BE: My scientific feeling is that when something bizarre and seemingly inexplicable happens, you don’t just bury it out of sight. You have to look at it with the full power of your own mind and rationality.
BIOG: That seems connected to your scientific training, at the beginning of the era of uncertainty, and your discovery of how much was unknowable in chemistry and physics.
BE: Yes, and this book turns out — somewhat surprisingly, to me — to be more a critique of science than it is of religion. It’s a critique of a kind of Newtonian or Cartesian science that separates the mind from the body completely, and then says we humans are these little conscious lights in a universe in which everything else is really dead and operating mechanistically. I’m taking that on!
BIOG: Whether the mystery is out there or whether it’s in us, it’s still such a mystery.
BE: Yes, but I don’t like to leave anything as a mystery. I was talking with my sister on the phone over the weekend, and she said, “Well, isn’t it enough, Barb, to just say it’s all a mystery — it’s so big and our little minds will never understand it?” I said no! I have to die trying!
BIOG: I’m curious how you hope this book connects with readers. It’s such a personal story, but then it gets as big as humanity in some ways.
BE: Well, it’s a little different from a lot of my previous books, when clearly at the end I want the reader to put the book down and march on City Hall. I felt in writing this that I was making a report: Here’s what happened. For many, many years I had no idea what to make of this. I’m sharing it now, because I think it’s a human responsibility to share even bizarre experiences and observations. I would really like to hear from more people who’ve had similar sorts of experiences. I would like people to feel, maybe there’s something going on here, and that this has something to do with their own lives too.
BIOG: It seems likely that you would have a lot of readers who have stories that are not explained by their particular religion, or they’re not satisfied with the explanation.
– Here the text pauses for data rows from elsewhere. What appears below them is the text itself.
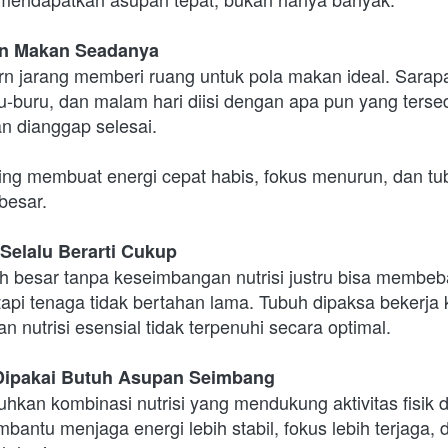
an Makan Seadanya
rn jarang memberi ruang untuk pola makan ideal. Sarapan
-buru, dan malam hari diisi dengan apa pun yang tersed
n dianggap selesai.
ing membuat energi cepat habis, fokus menurun, dan tub
besar.
 Selalu Berarti Cukup
 besar tanpa keseimbangan nutrisi justru bisa membeba
api tenaga tidak bertahan lama. Tubuh dipaksa bekerja 
 nutrisi esensial tidak terpenuhi secara optimal. 
Dipakai Butuh Asupan Seimbang
hkan kombinasi nutrisi yang mendukung aktivitas fisik 
ntu menjaga energi lebih stabil, fokus lebih terjaga, d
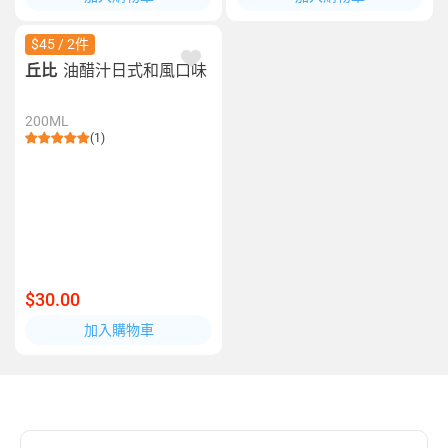
$45 / 2件
丘比
油醋汁日式和風口味
200ML
(1)
$30.00
加入購物車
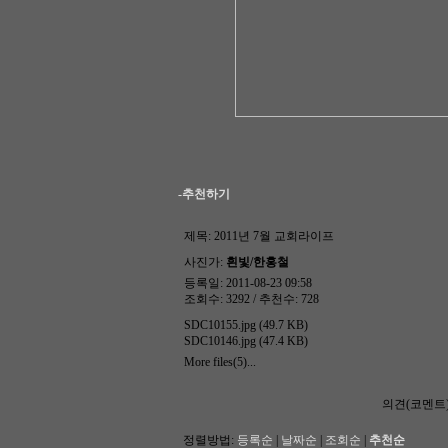
-추천하기
제목:
2011년 7월 교회라이프
사진가:
흰빛/한홍철
등록일: 2011-08-23 09:58
조회수: 3292 / 추천수: 728
SDC10155.jpg (49.7 KB)
SDC10146.jpg (47.4 KB)
More files(5)...
의견(코멘트
정렬방법:
등록순
|
날짜순
|
조회순
|
추천순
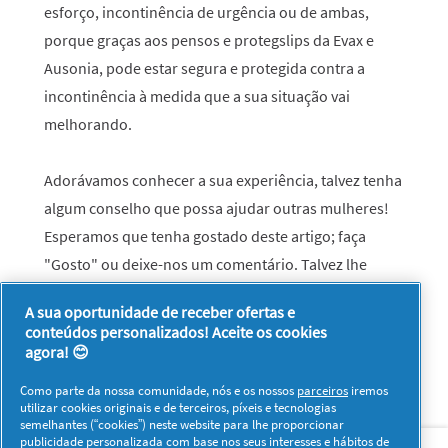
esforço, incontinência de urgência ou de ambas,
porque graças aos pensos e protegslips da Evax e
Ausonia, pode estar segura e protegida contra a
incontinência à medida que a sua situação vai
melhorando.
Adorávamos conhecer a sua experiência, talvez tenha
algum conselho que possa ajudar outras mulheres!
Esperamos que tenha gostado deste artigo; faça
"Gosto" ou deixe-nos um comentário. Talvez lhe
interesse ver mais
artigos sobre bexiga sensível
.
A sua oportunidade de receber ofertas e
conteúdos personalizados! Aceite os cookies
agora! 😊
Como parte da nossa comunidade, nós e os nossos
parceiros
iremos
utilizar cookies originais e de terceiros, píxeis e tecnologias
semelhantes (“cookies”) neste website para lhe proporcionar
Sobre nós
Contacto
Visitar www.pg.com
publicidade personalizada com base nos seus interesses e hábitos de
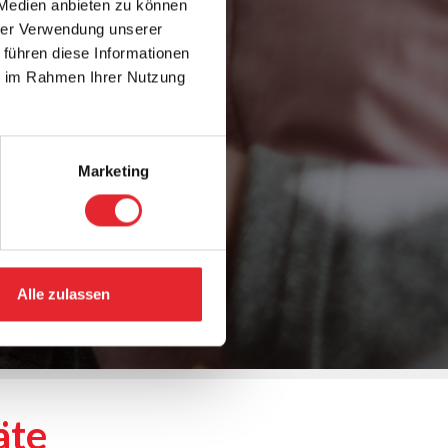
 Medien anbieten zu können
hrer Verwendung unserer
 führen diese Informationen
ie im Rahmen Ihrer Nutzung
Marketing
Alle zulassen
äte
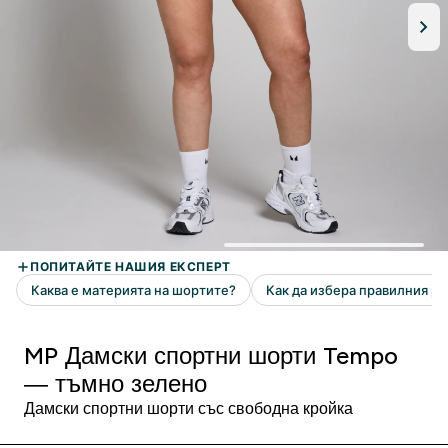
MP Дамски спортни шорти Tempo
— тъмно зелено
Дамски спортни шорти със свободна кройка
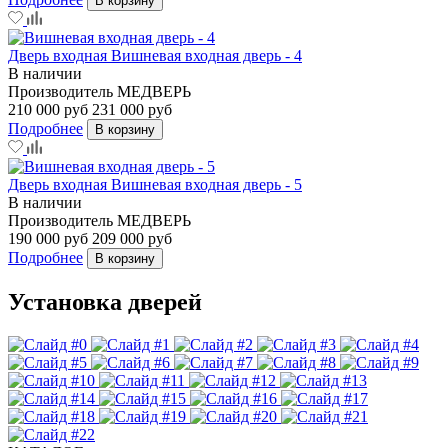
В корзину
Дверь входная Вишневая входная дверь - 4
В наличии
Производитель
МЕДВЕРЬ
210 000 руб
231 000 руб
Подробнее
В корзину
Дверь входная Вишневая входная дверь - 5
В наличии
Производитель
МЕДВЕРЬ
190 000 руб
209 000 руб
Подробнее
В корзину
Установка дверей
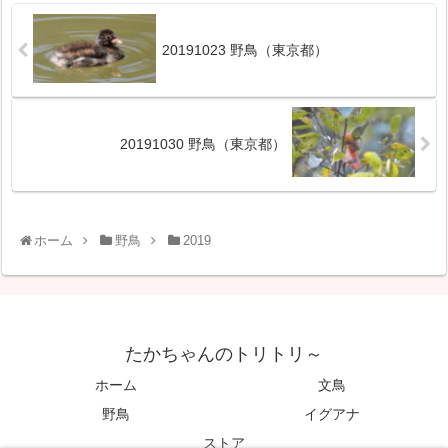
20191023 野鳥（東京都）
20191030 野鳥（東京都）
ホーム
野鳥
2019
たかちゃんのトリトリ～
ホーム
文鳥
野鳥
イグアナ
ストア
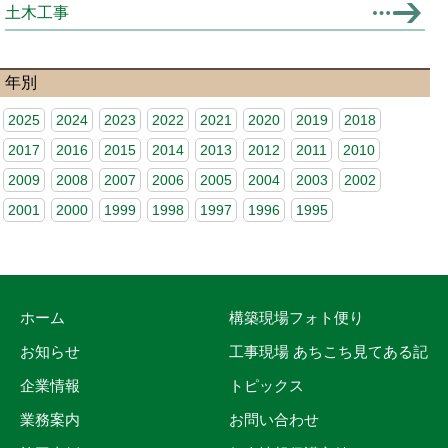
土木工事
年別
2025
2024
2023
2022
2021
2020
2019
2018
2017
2016
2015
2014
2013
2012
2011
2010
2009
2008
2007
2006
2005
2004
2003
2002
2001
2000
1999
1998
1997
1996
1995
ホーム
構築現場フォト便り
お知らせ
工事現場 あちこち見てある記
企業情報
トピックス
業務案内
お問い合わせ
BE: Right. It took me an awfully long time to realize that this was a widespread phenomenon still. You can go back to Moses and the Burning Bush, or so many of the prophets in the Old Testament. I spent a lot of time reading — which was very strange reading for me — the Christian mystics. They always attribute what happens to them to God, but I can see parallels and similarities with what happened to me. So I think there’s something widespread but unacknowledged. We’re a society, a culture, that just does not speak of them, but I think even bizarre and mystical things can be in the purview of rational thought and science.
BIOG: So the idea that science and religion are in opposing camps, and to accept one you have to reject the other, is unnecessarily reductive.
BE: I do object to religions that require belief, because there’s so much that’s against scientific rationality. Not all religions require belief — a lot of Jewish people will say you don’t have to believe, you just have to follow the law. I have always been fascinated by the ecstatic religions of West African derivation, where there’s no idea of believing in the deities or spirits, you actually see them in an ecstatic trance. That’s impressive to me. But I don’t like the idea of belief because that’s like a surrender: “I can’t prove it, and you can’t see it, but there is something there.” Well, let’s find out!